Variance measures the spread of one uncertain quantity. When several vary together, we need to know not just how much each spreads but how they co-vary. The covariance of two variables is the average product of their deviations:

\operatorname{cov}(X, Y) = \mathbb{E}\big[(X - \mu_X)(Y - \mu_Y)\big].

Positive covariance: they tend to rise together. Negative: one rises as the other falls. Zero: no linear relationship. Dividing by the two standard deviations gives the correlation \rho = \operatorname{cov}(X,Y)/(\sigma_X\sigma_Y) \in [-1, 1].

Packing it into a matrix

For a vector of variables \mathbf{x} = (X_1, \dots, X_n), all the pairwise covariances assemble into the covariance matrix

\Sigma = \mathbb{E}\big[(\mathbf{x} - \boldsymbol\mu)(\mathbf{x} - \boldsymbol\mu)^{\mathsf T}\big], \qquad \Sigma_{ij} = \operatorname{cov}(X_i, X_j).

Its diagonal holds the variances \Sigma_{ii} = \sigma_i^2; the off-diagonal entries hold the covariances. Two structural facts matter throughout inverse theory: \Sigma is symmetric (\Sigma_{ij} = \Sigma_{ji}) and positive semidefinite (no direction has negative variance). Geometrically, \Sigma describes an ellipse of uncertainty: its eigenvectors are the principal axes and its eigenvalues are the variances along them.

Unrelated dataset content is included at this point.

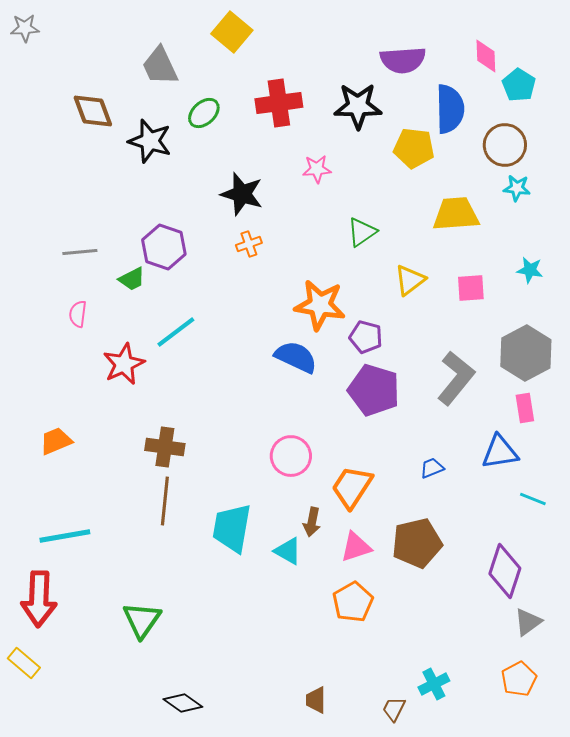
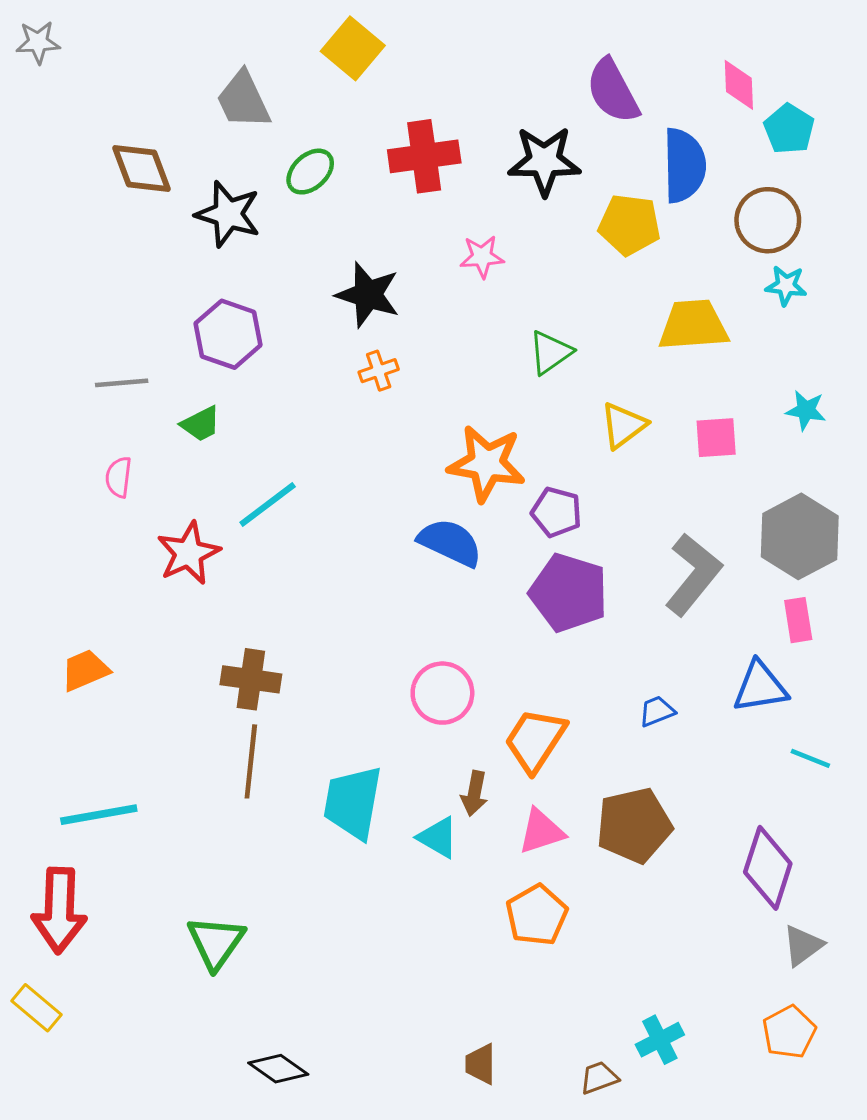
purple semicircle: (403, 60) -> (613, 91), turned 66
purple hexagon: (164, 247) -> (228, 334), moved
brown trapezoid: (394, 709) -> (599, 1078), turned 44

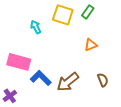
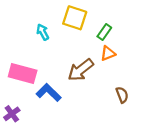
green rectangle: (88, 12) -> (104, 32), moved
brown arrow: (68, 82) -> (81, 70), moved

The ellipse of uncertainty

The ellipse is the one-standard-deviation contour of a 2-D distribution with covariance \Sigma = \begin{psmallmatrix}\sigma_x^2 & \rho\sigma_x\sigma_y\\ \rho\sigma_x\sigma_y & \sigma_y^2\end{psmallmatrix}. Stretch \sigma_x, \sigma_y to change the spread along each axis; turn up the correlation \rho and the ellipse tilts — the variables become entangled, and knowing one tells you about the other.

\Sigma_{ij} = \operatorname{cov}(X_i, X_j); the diagonal is the variances.
\Sigma is symmetric and positive semidefinite.
Its eigenvectors/eigenvalues are the axes/variances of the uncertainty ellipse.